EXERCISE INSTRUCTIONS =
Reproduce the records below exactly, but only between the lines holding "Spotprent.shop heeft geen" and "обозначения торговой марки Arkon упоминаются", inclusive.

EXERCISE MATERIAL =
▼
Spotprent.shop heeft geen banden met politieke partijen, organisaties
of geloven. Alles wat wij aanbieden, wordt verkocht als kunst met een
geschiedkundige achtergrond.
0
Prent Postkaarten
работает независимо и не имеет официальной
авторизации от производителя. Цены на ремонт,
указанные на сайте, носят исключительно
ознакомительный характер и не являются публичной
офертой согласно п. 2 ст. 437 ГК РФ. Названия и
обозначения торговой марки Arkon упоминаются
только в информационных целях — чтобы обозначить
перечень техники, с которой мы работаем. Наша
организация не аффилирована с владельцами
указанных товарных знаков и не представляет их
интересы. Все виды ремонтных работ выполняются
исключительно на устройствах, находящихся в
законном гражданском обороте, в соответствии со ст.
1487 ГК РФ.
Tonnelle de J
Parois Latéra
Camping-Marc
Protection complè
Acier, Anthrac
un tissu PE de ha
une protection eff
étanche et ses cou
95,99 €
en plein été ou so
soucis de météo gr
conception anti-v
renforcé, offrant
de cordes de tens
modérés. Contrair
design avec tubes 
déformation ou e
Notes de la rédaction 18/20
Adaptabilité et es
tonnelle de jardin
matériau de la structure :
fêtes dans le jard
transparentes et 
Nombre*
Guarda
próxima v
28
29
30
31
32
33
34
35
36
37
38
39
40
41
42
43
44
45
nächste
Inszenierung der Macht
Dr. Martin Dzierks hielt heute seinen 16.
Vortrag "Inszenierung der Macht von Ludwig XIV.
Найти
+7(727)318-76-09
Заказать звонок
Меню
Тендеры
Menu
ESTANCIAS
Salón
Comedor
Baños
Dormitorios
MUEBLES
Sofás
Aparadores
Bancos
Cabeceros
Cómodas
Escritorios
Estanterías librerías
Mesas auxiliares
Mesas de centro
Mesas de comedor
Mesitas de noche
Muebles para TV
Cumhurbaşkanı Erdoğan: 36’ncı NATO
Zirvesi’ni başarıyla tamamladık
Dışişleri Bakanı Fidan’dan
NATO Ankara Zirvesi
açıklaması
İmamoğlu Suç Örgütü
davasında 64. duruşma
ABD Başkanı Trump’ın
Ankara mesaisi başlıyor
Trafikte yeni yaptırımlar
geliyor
▲
▼
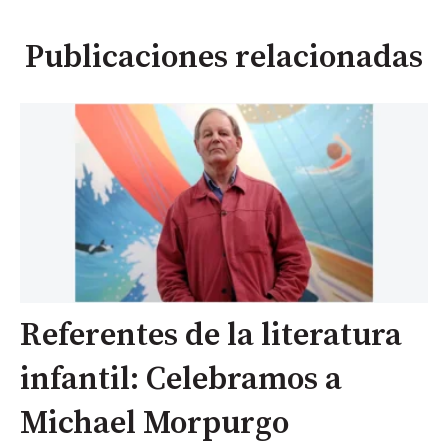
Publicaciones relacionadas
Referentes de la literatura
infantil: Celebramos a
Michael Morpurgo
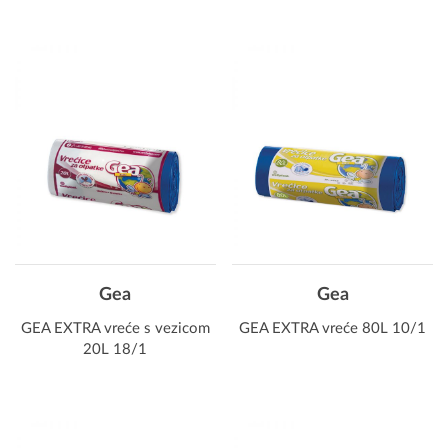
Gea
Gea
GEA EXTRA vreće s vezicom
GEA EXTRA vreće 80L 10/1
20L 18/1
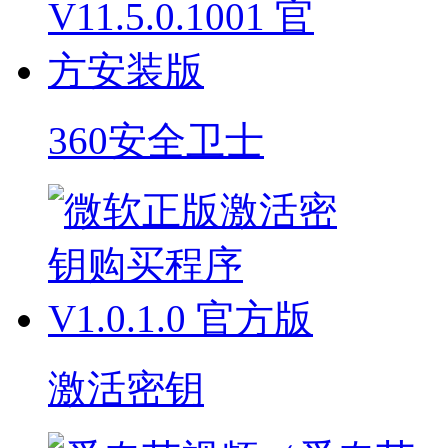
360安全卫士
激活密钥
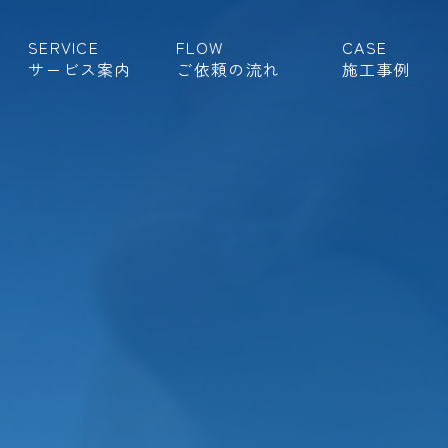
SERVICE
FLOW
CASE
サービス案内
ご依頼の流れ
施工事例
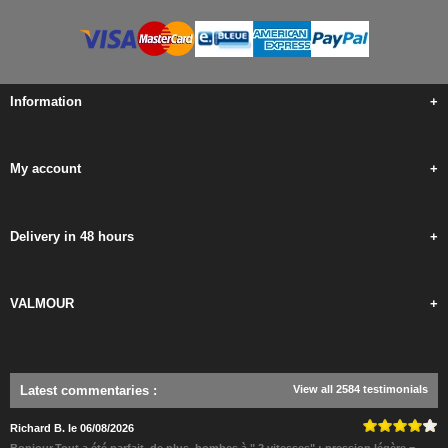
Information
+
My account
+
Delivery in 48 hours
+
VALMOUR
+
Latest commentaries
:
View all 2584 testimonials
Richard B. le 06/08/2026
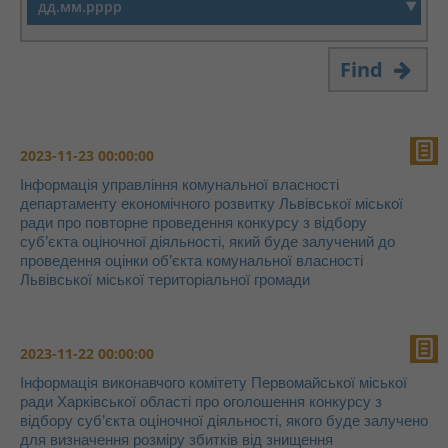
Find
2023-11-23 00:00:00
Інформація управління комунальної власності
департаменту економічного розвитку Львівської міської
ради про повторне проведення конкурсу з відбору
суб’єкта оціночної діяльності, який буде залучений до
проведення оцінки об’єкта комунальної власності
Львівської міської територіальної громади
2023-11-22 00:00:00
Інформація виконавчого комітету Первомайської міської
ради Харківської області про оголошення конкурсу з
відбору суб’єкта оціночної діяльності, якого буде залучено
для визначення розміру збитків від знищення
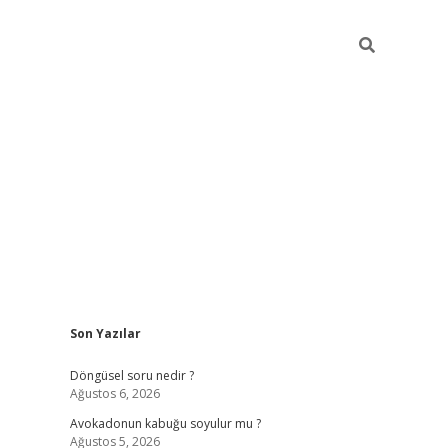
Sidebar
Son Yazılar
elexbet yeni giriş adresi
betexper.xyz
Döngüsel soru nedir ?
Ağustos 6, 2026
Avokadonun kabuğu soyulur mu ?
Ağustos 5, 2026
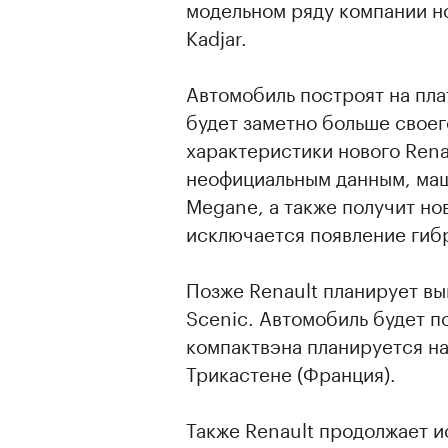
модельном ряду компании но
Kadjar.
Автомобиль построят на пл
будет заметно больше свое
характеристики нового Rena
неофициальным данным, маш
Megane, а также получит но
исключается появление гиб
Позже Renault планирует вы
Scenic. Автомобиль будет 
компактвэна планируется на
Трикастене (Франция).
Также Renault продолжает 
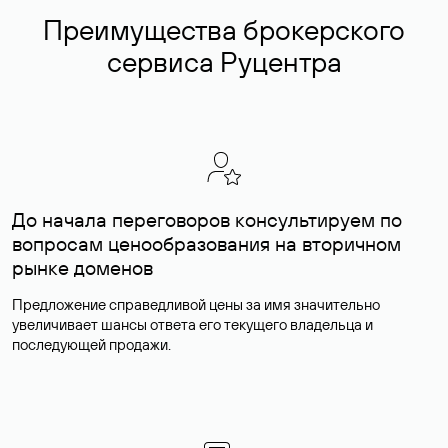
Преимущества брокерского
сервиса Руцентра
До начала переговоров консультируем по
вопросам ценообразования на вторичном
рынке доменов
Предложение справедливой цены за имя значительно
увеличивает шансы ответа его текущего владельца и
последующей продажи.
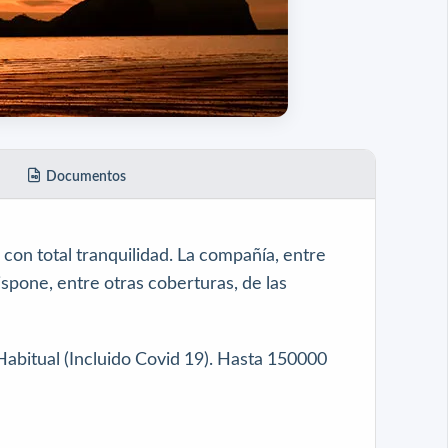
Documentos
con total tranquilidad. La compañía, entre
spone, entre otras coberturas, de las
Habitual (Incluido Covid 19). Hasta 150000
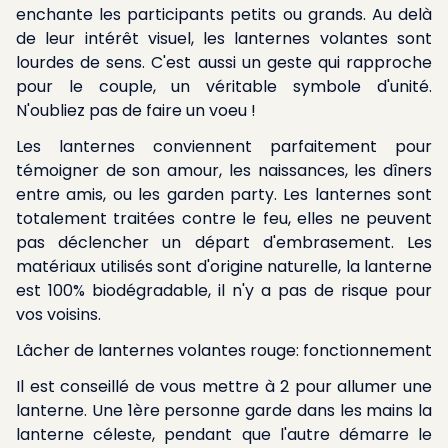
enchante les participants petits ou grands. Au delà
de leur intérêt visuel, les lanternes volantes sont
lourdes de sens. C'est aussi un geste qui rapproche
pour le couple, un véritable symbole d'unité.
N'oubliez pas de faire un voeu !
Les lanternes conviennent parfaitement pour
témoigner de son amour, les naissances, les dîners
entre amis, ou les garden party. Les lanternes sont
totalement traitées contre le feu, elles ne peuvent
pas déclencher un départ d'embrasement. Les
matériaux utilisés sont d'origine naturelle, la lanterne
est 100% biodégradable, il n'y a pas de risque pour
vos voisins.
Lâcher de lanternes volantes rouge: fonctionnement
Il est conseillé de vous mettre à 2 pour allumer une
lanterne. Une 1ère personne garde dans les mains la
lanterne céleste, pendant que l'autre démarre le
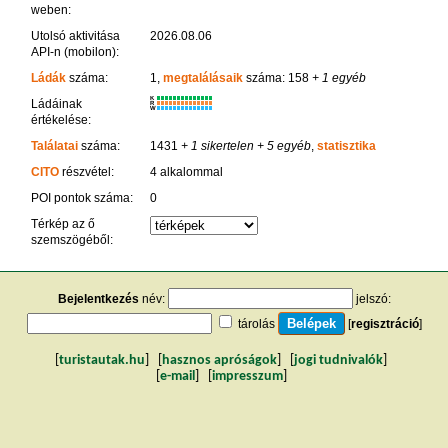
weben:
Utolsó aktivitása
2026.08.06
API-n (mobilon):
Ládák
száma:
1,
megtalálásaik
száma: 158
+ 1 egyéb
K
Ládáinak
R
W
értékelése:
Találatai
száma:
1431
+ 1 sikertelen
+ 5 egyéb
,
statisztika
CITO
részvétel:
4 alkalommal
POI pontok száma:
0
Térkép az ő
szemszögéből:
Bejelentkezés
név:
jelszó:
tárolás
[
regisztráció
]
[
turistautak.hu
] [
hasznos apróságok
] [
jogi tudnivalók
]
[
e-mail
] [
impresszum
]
▲
WRITTEN REPLY =
Spotprent.shop heeft geen banden met politieke partijen, organisaties
of geloven. Alles wat wij aanbieden, wordt verkocht als kunst met een
geschiedkundige achtergrond.
0
Prent Postkaarten
работает независимо и не имеет официальной
авторизации от производителя. Цены на ремонт,
указанные на сайте, носят исключительно
ознакомительный характер и не являются публичной
офертой согласно п. 2 ст. 437 ГК РФ. Названия и
обозначения торговой марки Arkon упоминаются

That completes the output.